**GIVEN RECORDS:**
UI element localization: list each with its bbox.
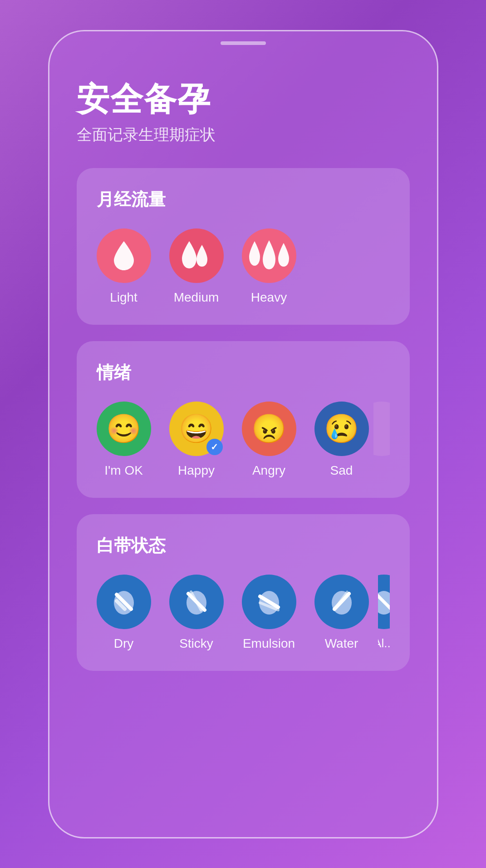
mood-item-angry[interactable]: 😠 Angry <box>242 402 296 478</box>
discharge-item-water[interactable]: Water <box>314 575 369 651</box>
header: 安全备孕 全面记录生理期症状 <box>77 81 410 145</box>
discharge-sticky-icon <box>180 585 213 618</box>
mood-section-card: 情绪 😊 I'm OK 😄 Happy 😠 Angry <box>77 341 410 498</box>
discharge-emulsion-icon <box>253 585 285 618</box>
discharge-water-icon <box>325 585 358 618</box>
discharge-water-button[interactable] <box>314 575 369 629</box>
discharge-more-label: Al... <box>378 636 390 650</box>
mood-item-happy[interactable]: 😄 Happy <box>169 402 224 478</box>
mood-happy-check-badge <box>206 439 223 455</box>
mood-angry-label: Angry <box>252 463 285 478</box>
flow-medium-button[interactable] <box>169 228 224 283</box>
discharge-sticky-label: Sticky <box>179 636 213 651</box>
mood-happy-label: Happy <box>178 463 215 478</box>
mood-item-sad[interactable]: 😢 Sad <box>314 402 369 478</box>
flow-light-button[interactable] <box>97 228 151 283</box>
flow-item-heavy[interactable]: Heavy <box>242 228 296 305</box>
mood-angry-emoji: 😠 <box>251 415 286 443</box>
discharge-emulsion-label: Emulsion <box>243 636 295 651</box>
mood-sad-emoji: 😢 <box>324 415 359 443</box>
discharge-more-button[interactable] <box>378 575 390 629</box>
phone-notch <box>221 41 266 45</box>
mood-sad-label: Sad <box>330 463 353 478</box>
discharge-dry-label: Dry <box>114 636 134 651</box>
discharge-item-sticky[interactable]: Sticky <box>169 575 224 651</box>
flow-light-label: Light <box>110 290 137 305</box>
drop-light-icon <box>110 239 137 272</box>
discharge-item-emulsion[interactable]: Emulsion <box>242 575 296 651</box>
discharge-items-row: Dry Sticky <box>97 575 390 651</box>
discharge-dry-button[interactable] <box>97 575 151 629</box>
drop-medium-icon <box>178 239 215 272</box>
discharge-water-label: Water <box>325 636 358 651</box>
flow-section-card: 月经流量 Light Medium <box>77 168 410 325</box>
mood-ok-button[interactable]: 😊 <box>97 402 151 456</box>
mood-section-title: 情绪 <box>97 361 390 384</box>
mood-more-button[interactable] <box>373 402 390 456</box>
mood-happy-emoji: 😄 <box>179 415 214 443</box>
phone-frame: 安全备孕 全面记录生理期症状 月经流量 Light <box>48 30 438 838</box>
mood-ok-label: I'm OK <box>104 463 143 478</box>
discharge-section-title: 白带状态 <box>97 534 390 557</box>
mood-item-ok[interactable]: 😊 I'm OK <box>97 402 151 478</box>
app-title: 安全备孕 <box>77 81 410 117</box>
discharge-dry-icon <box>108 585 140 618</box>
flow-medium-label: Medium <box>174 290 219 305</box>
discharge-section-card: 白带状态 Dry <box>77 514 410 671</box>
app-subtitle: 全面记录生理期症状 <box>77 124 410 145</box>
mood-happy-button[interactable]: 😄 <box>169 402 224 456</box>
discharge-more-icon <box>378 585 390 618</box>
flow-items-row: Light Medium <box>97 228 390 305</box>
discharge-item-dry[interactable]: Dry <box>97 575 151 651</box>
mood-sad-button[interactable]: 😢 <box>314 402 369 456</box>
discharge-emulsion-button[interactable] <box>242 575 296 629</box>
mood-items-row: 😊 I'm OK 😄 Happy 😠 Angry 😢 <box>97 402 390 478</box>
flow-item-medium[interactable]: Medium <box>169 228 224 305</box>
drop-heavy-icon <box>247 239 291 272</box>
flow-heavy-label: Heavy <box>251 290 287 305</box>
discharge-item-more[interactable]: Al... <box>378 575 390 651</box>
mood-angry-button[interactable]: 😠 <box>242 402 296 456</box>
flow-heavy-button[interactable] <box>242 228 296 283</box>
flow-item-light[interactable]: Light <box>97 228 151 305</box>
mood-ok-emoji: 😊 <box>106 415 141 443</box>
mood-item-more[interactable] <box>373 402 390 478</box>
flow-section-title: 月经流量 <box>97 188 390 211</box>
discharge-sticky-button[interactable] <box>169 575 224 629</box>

**TO DO:** Could you reproduce the records above exactly, leaving out the pictures?

**SOLUTION TO THIS EXERCISE:**
UI element localization: list each with its bbox.
mood-item-angry[interactable]: 😠 Angry <box>242 402 296 478</box>
discharge-item-water[interactable]: Water <box>314 575 369 651</box>
header: 安全备孕 全面记录生理期症状 <box>77 81 410 145</box>
discharge-sticky-icon <box>180 585 213 618</box>
mood-section-card: 情绪 😊 I'm OK 😄 Happy 😠 Angry <box>77 341 410 498</box>
discharge-emulsion-icon <box>253 585 285 618</box>
discharge-water-icon <box>325 585 358 618</box>
discharge-water-button[interactable] <box>314 575 369 629</box>
discharge-more-label: Al... <box>378 636 390 650</box>
mood-item-happy[interactable]: 😄 Happy <box>169 402 224 478</box>
mood-happy-check-badge <box>206 439 223 455</box>
mood-angry-label: Angry <box>252 463 285 478</box>
flow-medium-button[interactable] <box>169 228 224 283</box>
discharge-sticky-label: Sticky <box>179 636 213 651</box>
mood-happy-label: Happy <box>178 463 215 478</box>
mood-item-sad[interactable]: 😢 Sad <box>314 402 369 478</box>
flow-light-button[interactable] <box>97 228 151 283</box>
flow-item-heavy[interactable]: Heavy <box>242 228 296 305</box>
mood-angry-emoji: 😠 <box>251 415 286 443</box>
discharge-emulsion-label: Emulsion <box>243 636 295 651</box>
mood-sad-emoji: 😢 <box>324 415 359 443</box>
discharge-more-button[interactable] <box>378 575 390 629</box>
phone-notch <box>221 41 266 45</box>
mood-sad-label: Sad <box>330 463 353 478</box>
discharge-dry-label: Dry <box>114 636 134 651</box>
discharge-item-sticky[interactable]: Sticky <box>169 575 224 651</box>
flow-light-label: Light <box>110 290 137 305</box>
drop-light-icon <box>110 239 137 272</box>
discharge-item-emulsion[interactable]: Emulsion <box>242 575 296 651</box>
discharge-items-row: Dry Sticky <box>97 575 390 651</box>
discharge-dry-button[interactable] <box>97 575 151 629</box>
drop-medium-icon <box>178 239 215 272</box>
discharge-water-label: Water <box>325 636 358 651</box>
flow-section-card: 月经流量 Light Medium <box>77 168 410 325</box>
mood-ok-button[interactable]: 😊 <box>97 402 151 456</box>
mood-section-title: 情绪 <box>97 361 390 384</box>
mood-more-button[interactable] <box>373 402 390 456</box>
mood-happy-emoji: 😄 <box>179 415 214 443</box>
phone-frame: 安全备孕 全面记录生理期症状 月经流量 Light <box>48 30 438 838</box>
mood-ok-label: I'm OK <box>104 463 143 478</box>
discharge-section-title: 白带状态 <box>97 534 390 557</box>
mood-item-ok[interactable]: 😊 I'm OK <box>97 402 151 478</box>
app-title: 安全备孕 <box>77 81 410 117</box>
discharge-dry-icon <box>108 585 140 618</box>
flow-medium-label: Medium <box>174 290 219 305</box>
discharge-section-card: 白带状态 Dry <box>77 514 410 671</box>
app-subtitle: 全面记录生理期症状 <box>77 124 410 145</box>
mood-happy-button[interactable]: 😄 <box>169 402 224 456</box>
discharge-more-icon <box>378 585 390 618</box>
flow-items-row: Light Medium <box>97 228 390 305</box>
discharge-item-dry[interactable]: Dry <box>97 575 151 651</box>
mood-sad-button[interactable]: 😢 <box>314 402 369 456</box>
discharge-emulsion-button[interactable] <box>242 575 296 629</box>
mood-items-row: 😊 I'm OK 😄 Happy 😠 Angry 😢 <box>97 402 390 478</box>
flow-item-medium[interactable]: Medium <box>169 228 224 305</box>
drop-heavy-icon <box>247 239 291 272</box>
flow-heavy-label: Heavy <box>251 290 287 305</box>
discharge-item-more[interactable]: Al... <box>378 575 390 651</box>
mood-angry-button[interactable]: 😠 <box>242 402 296 456</box>
flow-heavy-button[interactable] <box>242 228 296 283</box>
flow-item-light[interactable]: Light <box>97 228 151 305</box>
mood-ok-emoji: 😊 <box>106 415 141 443</box>
mood-item-more[interactable] <box>373 402 390 478</box>
flow-section-title: 月经流量 <box>97 188 390 211</box>
discharge-sticky-button[interactable] <box>169 575 224 629</box>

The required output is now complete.